Name	Name	Last commit message	Last commit date
Latest commit History 78 Commits
SNP	SNP
graph	graph
ngscheckmate_fastq-0.0.9	ngscheckmate_fastq-0.0.9
patterngenerator	patterngenerator
LICENSE	LICENSE
README.md	README.md
Tutorial.pdf	Tutorial.pdf
ncm.conf	ncm.conf
ncm.py	ncm.py
ncm_fastq.py	ncm_fastq.py
ncm_test.py	ncm_test.py
ngscheckmate_fastq	ngscheckmate_fastq
vaf_ncm.py	vaf_ncm.py

NGSCheckMate

NGSCheckMate is a software package for identifying next generation sequencing (NGS) data files from the same individual. It analyzes various types of NGS data files including (but not limited to) whole genome sequencing (WGS), whole exome sequencing (WES), RNA-seq, ChIP-seq, and targeted sequencing of various depths. Data types can be mixed (e.g. WES and RNA-seq, or RNA-seq and ChIP-seq). It takes BAM (reads aligned to the genome), VCF (variants) or FASTQ (unaligned reads) files as input. NGSCheckMate uses depth-dependent correlation models of allele fractions of known single-nucleotide polymorphisms (SNPs) to identify samples from the same individual. Our alignment-free module is fast (e.g., less than one minute for RNA-seq using a single core) and we recommend it for a quick initial quality check, before pooling / aligning sequenced reads. The BAM and VCF modules can be used after the alignment and variant calling steps, respectively, to ensure correct sample annotation before further downstream analysis. Currently, it works only for human data.

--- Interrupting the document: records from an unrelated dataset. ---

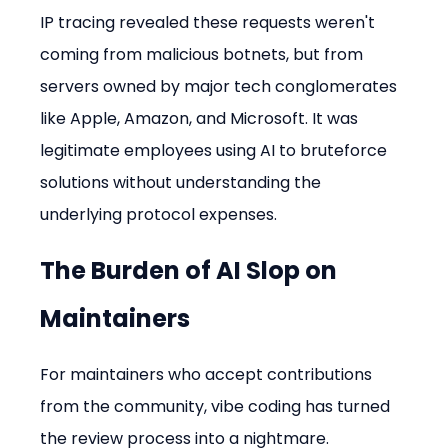
IP tracing revealed these requests weren't 
coming from malicious botnets, but from 
servers owned by major tech conglomerates 
like Apple, Amazon, and Microsoft. It was 
legitimate employees using AI to bruteforce 
solutions without understanding the 
underlying protocol expenses.
The Burden of AI Slop on 
Maintainers
For maintainers who accept contributions 
from the community, vibe coding has turned 
the review process into a nightmare.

pdf documentation is included in the package. (Documentation.pdf)

Requirement
Installation
Usage
Examples
[Input format](#Input format)
Output
Supporting scripts
Authors
Acknoledgements

Requirements

1) Software environment

- Unix/Linux System
- Python 2.6 or above
- R 3.1 or above (required to generate a PDF of sample clustering dendrogram and 
     a xgmml graphical output for sample clustering; see Output and Supporting scripts)

For the BAM module,

- Samtools 0.1.19
- Bcftools 0.1.19

2) Additional files

For the BAM module,

- Human reference genome FASTA file (hg19 or GRCh37)
- A bed file (.bed) that lists the locations of selected SNPs (included in the package)

For the VCF module, (VCF generated by samtools or GATK)

- A bed file (.bed) that lists the locations of selected SNPs (included in the package)

For the FASTQ module,

- A binary pattern file (.pt) that lists the flanking sequences of selected SNPs (included in the package)

Installation

1) Downloading NGSCheckMate

cd <installation_directory>
git clone https://github.com/parklab/NGSCheckMate.git

## set a PATH according to you shell environment 
## for example, when using bash, add the following in your .bashrc 
export PATH=<installation_directory>:$PATH

2) Configuration (required only for the BAM module)

If your input is BAM/VCF files, add the following lines in your ncm.conf file in the package directory. If your input is FASTQ files, you can skip this step.

REF=<absolute path for the reference FASTA file >  
SAMTOOLS=<absolute path for SAMTOOLS> 
BCFTOOLS=<absolute path for BCFTOOLS>

Usage

1) BAM/VCF mode

Usage: python ncm.py <-B | -V> <–d INPUT_DIR | -l INPUT_LIST_FILE> <-bed BED_FILE> <–O OUTPUT_DIR> [options]

Required arguments

-B | -V		A flag that indicates an input file type (B: BAM, V: VCF)

-d DIR		A directory that contains input files
  or
-l FILE		A text file that lists input files and sample names (one per line; see Input file format)

-bed FILE  	A bed format file that lists the locations of selected SNPs (included in the package) 
 		SNP/SNP_hg19.bed for input BAM files aligned to hg19, 
 		SNP/SNP_GRCh37. bed for input BAM files aligned to GRCh37

-O DIR		An output directory

Optional arguments

-N PREFIX   	A prefix of output files (default: output)

-f 		Use strict VAF correlation cutoffs. Recommended when your data may include related    
              	individuals (parents-child, siblings)

2) Speed up to analyze multiple large BAM files

You may need to analyze a large number of large BAM files. For example, you may want to identify the proper pairing of 100 cancer WGS data with their matched blood WGS data sequenced at high depth. In this case, it would take a long time to run NGSCheckMate on the set of BAM files, and we recommend the following procedures.

STEP1: Generate a VCF file for each BAM file as follows. This step can be parallelized depending on your computing system. For example, the LSF-based system can perform this step in parallel using ‘bsub’ command.

# an example for generating sample.vcf from sample.bam mapped to hg19
samtools mpileup –I –uf hg19.fasta –l snp_hg19.bed sample.bam | bcftools view –cg - > ./sample.vcf

STEP2: Run NGSCheckMate on the set of VCF files as input.

python ncm.py -V …

3) FASTQ mode

Usage: python ncm_fastq.py <-I INPUT_LIST_FILE> <-pt PT_FILE> <–O OUTPUT_DIR> [options]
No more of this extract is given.